Bereits in Tallinn haben wir unsere Grenzüberquerung in Narva gebucht. Ja, richtig gelesen. Die Esten haben sich ein besonderes System ausgedacht, um den Grenzverkehr über die Narva-Brücke zu regeln und zu portionieren. Damit sollen lange Warteschlangen, wie sie jahrelang üblich und berüchtigt waren, vermieden werden. Und das System funktioniert: Unter „Go-Swift Queue Management Service“ bucht man seinen Namen, die Passnummer und das Auto- respektive Motorradkennzeichen ein, zahlt elektronisch 2,50 Euro und ist VIP-Schlangenansteher…
Die restlichen 18km bis zur ausgeschilderten „Waiting Area“ in einem Außenbezirk von Narva sind schnell überwunden, und da an diesem Morgen nicht viel los ist, rutschen wir erstaunlich schnell durch die erste Schranke. Ein ausgesprochen netter Este bietet uns an, auf uns zu warten und uns dann die verbleibenden 3 km zum eigentlichen Grenzübergang an der Narva-Brücke zu schleusen, wo sich die Festungen von Narva und Ivangorod Auge in Auge gegenüberstehen.
Nach einer weiteren Wartezeit von einer Stunde werde ich von der die Pässe kontrollierenden Grenzoffizierin mit folgenden Worten empfangen: Madame, Respekt!“ Und dabei verneigt sie sich andeutungsweise und deutet auf die vollbepackte Honda. Eine Frau in einem Männerberuf zollt einer fremden Frau Respekt, die ein in Russland als Männersache betrachtetes Fahrzeug bewegt. Irgendwie witzig - und gleichzeitig toll, wenn so Verständigung funktioniert. Alles weitere läuft an diesem Morgen so gechillt ab, wie es beim Frühstück begann. Eine weitere nette Zöllnerin fertigt uns zügig ab und verzichtet ganz auf die sonst übliche Gepäckkontrolle. Wir haben die Zollpapiere im Vorhaltewinkel bereits im Hotel ausgefüllt und das ganze Prozedere ist in sensationellen eineinhalb Stunden Vergangenheit. Ein wertvoller Zeitgewinn!

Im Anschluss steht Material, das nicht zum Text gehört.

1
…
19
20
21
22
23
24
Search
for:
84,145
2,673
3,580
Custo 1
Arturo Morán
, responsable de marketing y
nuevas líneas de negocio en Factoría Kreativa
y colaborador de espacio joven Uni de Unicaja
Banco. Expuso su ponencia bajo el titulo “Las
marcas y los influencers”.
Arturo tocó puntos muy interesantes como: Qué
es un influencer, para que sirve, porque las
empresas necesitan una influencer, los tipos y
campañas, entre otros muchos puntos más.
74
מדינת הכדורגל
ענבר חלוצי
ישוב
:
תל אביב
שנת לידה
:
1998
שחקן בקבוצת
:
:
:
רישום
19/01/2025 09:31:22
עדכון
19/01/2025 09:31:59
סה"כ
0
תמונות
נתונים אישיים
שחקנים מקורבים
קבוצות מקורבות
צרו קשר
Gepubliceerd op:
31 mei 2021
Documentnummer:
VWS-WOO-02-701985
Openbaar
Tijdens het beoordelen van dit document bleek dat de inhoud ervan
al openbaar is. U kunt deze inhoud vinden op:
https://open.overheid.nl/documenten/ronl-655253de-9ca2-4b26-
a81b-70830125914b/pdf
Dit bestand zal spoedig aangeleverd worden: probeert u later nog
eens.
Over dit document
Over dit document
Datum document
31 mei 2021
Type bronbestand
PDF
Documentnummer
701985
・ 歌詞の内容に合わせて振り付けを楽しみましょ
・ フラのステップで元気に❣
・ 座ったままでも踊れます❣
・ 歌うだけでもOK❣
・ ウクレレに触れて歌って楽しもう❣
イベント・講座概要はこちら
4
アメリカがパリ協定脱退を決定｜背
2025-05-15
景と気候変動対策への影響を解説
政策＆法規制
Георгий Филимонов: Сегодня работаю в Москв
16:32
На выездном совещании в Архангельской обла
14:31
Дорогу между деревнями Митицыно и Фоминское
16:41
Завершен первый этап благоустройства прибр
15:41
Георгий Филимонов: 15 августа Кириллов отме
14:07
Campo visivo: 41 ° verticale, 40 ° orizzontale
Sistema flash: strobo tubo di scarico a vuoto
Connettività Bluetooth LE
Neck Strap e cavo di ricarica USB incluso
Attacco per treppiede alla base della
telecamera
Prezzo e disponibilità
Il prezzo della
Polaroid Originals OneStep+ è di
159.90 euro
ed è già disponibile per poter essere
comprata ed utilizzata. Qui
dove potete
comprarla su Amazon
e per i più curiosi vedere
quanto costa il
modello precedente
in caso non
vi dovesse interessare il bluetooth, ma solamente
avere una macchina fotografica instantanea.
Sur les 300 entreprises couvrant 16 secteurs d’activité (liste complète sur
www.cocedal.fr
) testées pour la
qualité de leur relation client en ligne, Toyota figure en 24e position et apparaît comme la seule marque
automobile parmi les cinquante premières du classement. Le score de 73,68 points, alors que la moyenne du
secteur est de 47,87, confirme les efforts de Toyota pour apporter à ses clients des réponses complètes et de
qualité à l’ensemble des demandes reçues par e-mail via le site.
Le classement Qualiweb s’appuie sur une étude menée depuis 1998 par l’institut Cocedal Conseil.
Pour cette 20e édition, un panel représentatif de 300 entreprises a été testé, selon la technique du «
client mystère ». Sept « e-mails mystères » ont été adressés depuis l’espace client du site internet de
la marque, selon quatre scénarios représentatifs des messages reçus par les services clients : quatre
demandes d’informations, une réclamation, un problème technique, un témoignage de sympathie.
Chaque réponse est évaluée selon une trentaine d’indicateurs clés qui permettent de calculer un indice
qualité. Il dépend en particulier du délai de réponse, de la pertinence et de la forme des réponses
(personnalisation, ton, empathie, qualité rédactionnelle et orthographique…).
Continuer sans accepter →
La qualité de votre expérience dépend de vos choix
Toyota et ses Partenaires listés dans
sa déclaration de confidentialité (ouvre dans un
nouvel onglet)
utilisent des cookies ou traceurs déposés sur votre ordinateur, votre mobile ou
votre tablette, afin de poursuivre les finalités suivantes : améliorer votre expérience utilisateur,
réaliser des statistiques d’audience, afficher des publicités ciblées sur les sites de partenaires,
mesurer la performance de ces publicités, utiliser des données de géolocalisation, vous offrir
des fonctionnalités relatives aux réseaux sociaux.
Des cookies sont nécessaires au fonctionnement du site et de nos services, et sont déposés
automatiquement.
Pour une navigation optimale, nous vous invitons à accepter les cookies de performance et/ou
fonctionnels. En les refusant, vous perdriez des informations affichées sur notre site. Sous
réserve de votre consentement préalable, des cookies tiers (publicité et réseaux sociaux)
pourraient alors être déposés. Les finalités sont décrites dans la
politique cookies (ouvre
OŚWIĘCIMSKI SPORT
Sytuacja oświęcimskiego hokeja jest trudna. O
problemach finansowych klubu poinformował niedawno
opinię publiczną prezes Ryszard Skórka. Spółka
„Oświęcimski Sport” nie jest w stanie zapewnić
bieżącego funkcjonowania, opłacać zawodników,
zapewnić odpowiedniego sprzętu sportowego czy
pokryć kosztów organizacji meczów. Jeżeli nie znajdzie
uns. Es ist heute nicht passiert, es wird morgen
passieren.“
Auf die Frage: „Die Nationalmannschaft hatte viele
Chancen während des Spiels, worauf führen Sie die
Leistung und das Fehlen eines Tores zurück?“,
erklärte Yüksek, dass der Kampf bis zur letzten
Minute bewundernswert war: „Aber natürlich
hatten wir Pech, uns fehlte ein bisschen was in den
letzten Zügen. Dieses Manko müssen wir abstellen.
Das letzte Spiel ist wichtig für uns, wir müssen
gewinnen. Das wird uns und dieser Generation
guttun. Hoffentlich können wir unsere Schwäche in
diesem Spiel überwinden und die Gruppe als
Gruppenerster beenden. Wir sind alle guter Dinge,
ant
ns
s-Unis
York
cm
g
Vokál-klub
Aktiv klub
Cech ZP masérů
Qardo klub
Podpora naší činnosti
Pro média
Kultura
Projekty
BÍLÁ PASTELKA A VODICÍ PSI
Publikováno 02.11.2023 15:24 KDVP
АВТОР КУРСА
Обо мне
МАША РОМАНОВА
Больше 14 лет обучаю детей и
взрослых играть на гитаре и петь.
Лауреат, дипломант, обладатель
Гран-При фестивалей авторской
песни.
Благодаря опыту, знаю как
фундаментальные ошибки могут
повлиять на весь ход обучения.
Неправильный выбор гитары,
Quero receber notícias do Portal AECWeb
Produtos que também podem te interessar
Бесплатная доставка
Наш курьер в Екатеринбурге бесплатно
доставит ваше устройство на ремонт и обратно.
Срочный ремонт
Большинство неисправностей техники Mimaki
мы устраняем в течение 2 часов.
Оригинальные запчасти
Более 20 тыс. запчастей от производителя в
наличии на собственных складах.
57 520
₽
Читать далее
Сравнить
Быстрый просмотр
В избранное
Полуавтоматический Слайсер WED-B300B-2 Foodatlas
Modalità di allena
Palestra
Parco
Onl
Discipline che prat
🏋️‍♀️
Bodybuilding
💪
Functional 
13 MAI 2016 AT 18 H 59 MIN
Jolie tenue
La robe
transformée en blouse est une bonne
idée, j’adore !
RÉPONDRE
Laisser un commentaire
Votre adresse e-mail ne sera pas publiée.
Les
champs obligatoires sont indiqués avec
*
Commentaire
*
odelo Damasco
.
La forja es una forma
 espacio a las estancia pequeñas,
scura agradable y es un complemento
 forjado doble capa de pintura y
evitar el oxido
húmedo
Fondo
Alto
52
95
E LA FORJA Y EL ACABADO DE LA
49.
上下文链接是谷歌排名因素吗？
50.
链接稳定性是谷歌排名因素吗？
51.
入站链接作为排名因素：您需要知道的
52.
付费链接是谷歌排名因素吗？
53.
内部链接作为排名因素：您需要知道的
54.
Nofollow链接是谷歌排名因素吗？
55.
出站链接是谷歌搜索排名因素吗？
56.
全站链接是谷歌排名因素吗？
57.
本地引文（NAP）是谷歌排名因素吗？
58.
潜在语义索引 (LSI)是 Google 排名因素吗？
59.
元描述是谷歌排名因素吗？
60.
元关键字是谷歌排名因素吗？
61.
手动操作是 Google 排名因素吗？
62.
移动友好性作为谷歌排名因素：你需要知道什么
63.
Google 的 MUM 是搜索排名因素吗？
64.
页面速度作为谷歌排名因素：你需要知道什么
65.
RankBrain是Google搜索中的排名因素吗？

Dann befinden wir uns auf der gut ausgebauten Schnellstraße M11 und St. Petersburg kommt zügig näher. Vorsichtig tasten wir uns in den schnellen russischen Verkehr hinein. Vor der Reise hat man uns gewarnt: Russen überholen überall und nicht nur links. Schnell wird klar, dass die wichtigsten Ausstattungsgegenstände am Bike unsere Rückspiegel sind, denn die teuren und rasend schnellen Karrossen der neuen Reichen dieses Landes tauchen blitzartig auf und pfeilen geradezu an einem vorbei. Mehr als einmal erschrecken wir zutiefst, weil der Überholabstand bei gerade mal einem halben Meter liegt…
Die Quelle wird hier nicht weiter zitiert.